My 3rd grade friend Bonnie.....I remember her the most. She had freckles all over her face and a long pony tail. I loved her to death as my best friend but then she moved. She would write to me but then I moved and we lost contact. Then I met Rachel Miranda. We went to elementary school together - I was over her house everyday, we would go skating and sing stupid songs. Then I moved away. In 5th grade I met Echo or rather she met me. She was the type of girl books are written about to explain the "New Girl" who turned popular - that was Echo. She was athletic, pretty, nice........and she was my good friend. I remember she took me and my little sister to go horse back riding. I havent been on a horse since. Then I moved away. I met up again with Rachel Miranda at junior high school but by that time she was too cool for me and basically acted like I didnt exist........
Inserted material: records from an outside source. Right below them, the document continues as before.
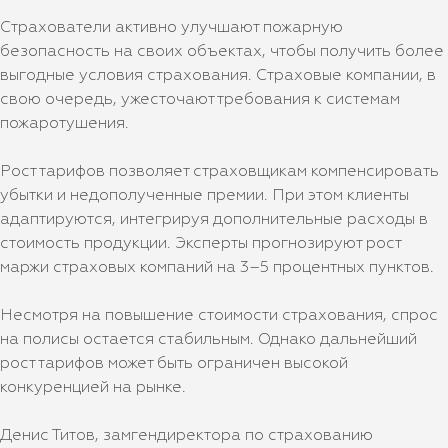
Страхователи активно улучшают пожарную
безопасность на своих объектах, чтобы получить более
выгодные условия страхования. Страховые компании, в
свою очередь, ужесточают требования к системам
пожаротушения.
Рост тарифов позволяет страховщикам компенсировать
убытки и недополученные премии. При этом клиенты
адаптируются, интегрируя дополнительные расходы в
стоимость продукции. Эксперты прогнозируют рост
маржи страховых компаний на 3–5 процентных пунктов.
Несмотря на повышение стоимости страхования, спрос
на полисы остается стабильным. Однако дальнейший
рост тарифов может быть ограничен высокой
конкуренцией на рынке.
Денис Титов, замгендиректора по страхованию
My sophomore year in high school I met Kamaria - then she moved away as well. Then I met Desha, Shannon, Kristy and Morgan - we trekked to Vegas after graduation. I never saw them again.

Now I am on the verge of 30 and there is not one person in my life that connects me with my past. I dont have a best friend. I dont even have a good friend...well not in this societies definition of the word. But I do have Jesus and I guess when the time comes he will give me what I need.

2 comments:

Omah's Helping Hands said...

Moving around makes it very hard to connect and stay connected. Believe me I know. I was the same way. I had best friends, but we all lost contact, or I became unworthy. But, never give up. When you find that one true friend, it's all worthwhile. And having a bunch of friends is not all it's cracked up to be. One true friend outshines all the others.
Keep walking in faith, build your life on Him and you will be suprised where life will take you. It's a wonderful walk. I've learned to always hold on to hope, never give up. God never gives up on us. :)

NayLahKnee LahKnee said...

Thank you Omah...it is difficult. I know God always knows what he is doing.....and when it comes down to it, he is the best friend that I could ever have.